Programda sunucu Filiz Uzun Doğan’ın sorularını yanıtlayan İlkay Yücel, abisi hakkında hala iddianemenin yazılmadığını, terör propagandası yapmak gibi genel suçlama dışında somut olarak neyle suçlandığını bilemediklerini söyledi. İkinci ziyaretinde abisini daha iyi gördüğünü belirten İlkay, Deniz Yücel’in Cumhuriyet, Evrensel ve Birgün’e abone olunması çağrısını yineledi. Deniz’in Almanya’da gazeteler ve sendikaların başlattığı mektup kampanyasına devam etmelerini istediğini de kaydeden İlkay, abisinin “Şu an eline hiçbir mektup geçmedi” Verilmiyormuş. “Buna rağmen gönderilirse sevinirim. Mektuplar er ya da geç elime ulaşacak” sözlerini aktardı. İlkay kendilerine Alman basını ve siyasetcilerinin yeterli desteği olduğunu da söyledi. Flörsheim Belediyesi’nin Deniz Yücel serbest bırakılıncaya kadar her ay bir miting kararına da değinen İlkay Yücel, “Bir sonraki miting, 13 Nisan’da saat 18’de Flörsheim Stadthalle önünde olacak. Katılmak isteyenleri bekliyoruz” diye konuştu.

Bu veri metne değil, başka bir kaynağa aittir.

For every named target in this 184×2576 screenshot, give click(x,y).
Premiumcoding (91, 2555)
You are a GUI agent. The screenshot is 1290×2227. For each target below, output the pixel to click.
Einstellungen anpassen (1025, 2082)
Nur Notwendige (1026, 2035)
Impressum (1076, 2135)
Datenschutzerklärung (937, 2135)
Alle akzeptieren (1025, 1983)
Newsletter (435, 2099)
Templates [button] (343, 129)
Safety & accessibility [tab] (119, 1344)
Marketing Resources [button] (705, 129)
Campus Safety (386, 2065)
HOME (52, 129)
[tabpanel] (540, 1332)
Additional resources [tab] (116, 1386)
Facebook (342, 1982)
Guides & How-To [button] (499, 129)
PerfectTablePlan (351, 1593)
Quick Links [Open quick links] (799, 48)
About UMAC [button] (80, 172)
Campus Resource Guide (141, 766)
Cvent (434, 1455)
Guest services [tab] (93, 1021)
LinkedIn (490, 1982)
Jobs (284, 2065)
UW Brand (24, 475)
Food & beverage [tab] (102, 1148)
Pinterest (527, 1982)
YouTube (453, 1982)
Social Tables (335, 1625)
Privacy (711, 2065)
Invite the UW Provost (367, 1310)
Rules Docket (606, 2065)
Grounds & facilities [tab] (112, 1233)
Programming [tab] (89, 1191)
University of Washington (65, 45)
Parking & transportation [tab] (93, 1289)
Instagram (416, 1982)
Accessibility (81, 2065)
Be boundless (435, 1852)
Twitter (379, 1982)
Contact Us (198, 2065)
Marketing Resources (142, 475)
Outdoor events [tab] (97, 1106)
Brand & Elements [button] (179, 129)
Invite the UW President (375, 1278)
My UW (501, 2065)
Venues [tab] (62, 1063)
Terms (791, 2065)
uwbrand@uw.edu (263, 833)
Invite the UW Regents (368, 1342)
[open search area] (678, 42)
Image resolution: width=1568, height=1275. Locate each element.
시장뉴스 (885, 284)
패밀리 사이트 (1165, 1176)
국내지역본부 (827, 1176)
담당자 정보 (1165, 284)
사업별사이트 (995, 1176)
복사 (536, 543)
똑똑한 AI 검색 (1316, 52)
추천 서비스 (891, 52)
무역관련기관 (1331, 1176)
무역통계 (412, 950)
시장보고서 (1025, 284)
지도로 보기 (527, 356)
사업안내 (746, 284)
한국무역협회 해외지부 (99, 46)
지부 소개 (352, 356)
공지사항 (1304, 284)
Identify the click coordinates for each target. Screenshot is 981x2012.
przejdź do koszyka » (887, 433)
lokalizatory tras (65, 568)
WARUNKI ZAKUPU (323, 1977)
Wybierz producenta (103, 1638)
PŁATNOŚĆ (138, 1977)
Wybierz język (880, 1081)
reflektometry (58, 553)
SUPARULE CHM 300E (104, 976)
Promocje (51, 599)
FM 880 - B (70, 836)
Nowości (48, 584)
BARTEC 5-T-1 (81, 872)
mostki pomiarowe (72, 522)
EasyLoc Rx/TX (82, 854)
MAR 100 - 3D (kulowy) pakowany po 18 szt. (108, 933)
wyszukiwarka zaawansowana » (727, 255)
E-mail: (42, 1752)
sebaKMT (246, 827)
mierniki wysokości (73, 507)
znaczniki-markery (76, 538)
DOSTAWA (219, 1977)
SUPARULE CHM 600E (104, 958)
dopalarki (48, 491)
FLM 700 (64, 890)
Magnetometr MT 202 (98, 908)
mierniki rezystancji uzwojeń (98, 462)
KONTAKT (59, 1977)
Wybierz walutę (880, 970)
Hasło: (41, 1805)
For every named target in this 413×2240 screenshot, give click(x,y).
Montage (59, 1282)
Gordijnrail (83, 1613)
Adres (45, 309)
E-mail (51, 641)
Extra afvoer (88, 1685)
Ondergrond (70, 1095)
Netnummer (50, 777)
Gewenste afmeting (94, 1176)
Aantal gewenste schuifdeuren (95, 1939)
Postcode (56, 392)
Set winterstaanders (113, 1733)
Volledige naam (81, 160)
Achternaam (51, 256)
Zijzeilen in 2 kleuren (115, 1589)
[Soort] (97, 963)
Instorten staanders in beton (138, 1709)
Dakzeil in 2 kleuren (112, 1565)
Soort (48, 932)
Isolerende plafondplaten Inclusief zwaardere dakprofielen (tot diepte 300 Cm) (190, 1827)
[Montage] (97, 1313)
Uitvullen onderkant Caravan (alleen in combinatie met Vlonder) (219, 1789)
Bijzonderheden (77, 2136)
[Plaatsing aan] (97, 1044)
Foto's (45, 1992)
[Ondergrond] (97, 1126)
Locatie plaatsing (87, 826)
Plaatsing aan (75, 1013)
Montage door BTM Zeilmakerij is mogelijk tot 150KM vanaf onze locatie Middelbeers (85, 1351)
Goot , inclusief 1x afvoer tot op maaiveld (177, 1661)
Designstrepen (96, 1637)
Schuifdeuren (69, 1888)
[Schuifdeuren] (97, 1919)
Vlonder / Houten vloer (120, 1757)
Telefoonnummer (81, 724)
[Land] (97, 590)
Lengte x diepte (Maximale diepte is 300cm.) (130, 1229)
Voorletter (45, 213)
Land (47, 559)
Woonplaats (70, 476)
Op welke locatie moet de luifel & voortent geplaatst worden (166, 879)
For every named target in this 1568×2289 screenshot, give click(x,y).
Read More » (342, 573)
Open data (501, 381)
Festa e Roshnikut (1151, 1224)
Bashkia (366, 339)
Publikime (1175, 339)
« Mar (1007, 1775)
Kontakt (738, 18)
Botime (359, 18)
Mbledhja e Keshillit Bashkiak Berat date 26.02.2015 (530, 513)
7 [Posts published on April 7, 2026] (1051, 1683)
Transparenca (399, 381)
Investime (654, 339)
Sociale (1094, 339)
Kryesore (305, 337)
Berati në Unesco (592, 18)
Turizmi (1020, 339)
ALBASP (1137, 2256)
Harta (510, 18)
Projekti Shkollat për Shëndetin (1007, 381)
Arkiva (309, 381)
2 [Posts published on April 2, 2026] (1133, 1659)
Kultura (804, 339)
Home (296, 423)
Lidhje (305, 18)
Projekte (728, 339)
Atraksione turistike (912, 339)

İsmail Gökalp: Avrupa Haziran Meclisi’ni kuracağız

‘Haziran dayanışması sürecek’ 

Orta Almanya adına konuşan İsmail Gökalp, “Haziran Hareketi olarak, ülkemizde yaşanılan keskin sürecin ortaya çıkardığı koşullarda, bütün olanaklarımızla Türkiye deki mücadeleye destek olmayı öncelikli görevimiz olarak kabul ediyoruz. Bununla birlikte, içinde yaşadığımız toplumun sorunlarına da duyarlıyız ve bu sorunların muhattabıyız. Nitekim, bugüne kadar yaptığımız çalışmalar bu eksende olmuştur ve aynı şekilde devam edecektir. 2017 yılı ile birlikte, Fransa, Hollanda, İsviçre ve Avusturya da meclislerimiz oluştu. Önümüzdeki süreçte Haziran Hareketi Avrupa meclisini oluşturmayı hedefliyoruz” dedi.

Sol Partili Eyüp Yılmaz

Toplantıda konuşan Sol Partili Eyüp Yılmaz da, Alman Federal Hükümeti ve Avrupa Birliği’nden Türkiye’ye siyasi tutuklar ve bütün gazetecilerin serbest bırakılması yönünde baskı yapmalarını istediklerini söyledi. Eyüp Yılmaz, referandum kampanyaları sonrası hükümetteki CDU’nun parti kongresinde Almanya’da doğan çocuklarını kaldırılması yönünde karar aldığına, toplumun bazı kesimlerinin Türkiye’den insanlara şüphe ile bakmaya başladığına da dikkat çekti. Etkinlik Grup Dem, sanatçılar Ufuk Adalı, Leyla Güney ve Ümit Kaya’nın sahne aldı. Pandomim sanatçısı Dilek Çelikdemir, kadın ve medya konulu sunumu ilgiyle izlendi. Konuklar Grup Dem’in türkülerine halaylarla eşlik ettiler.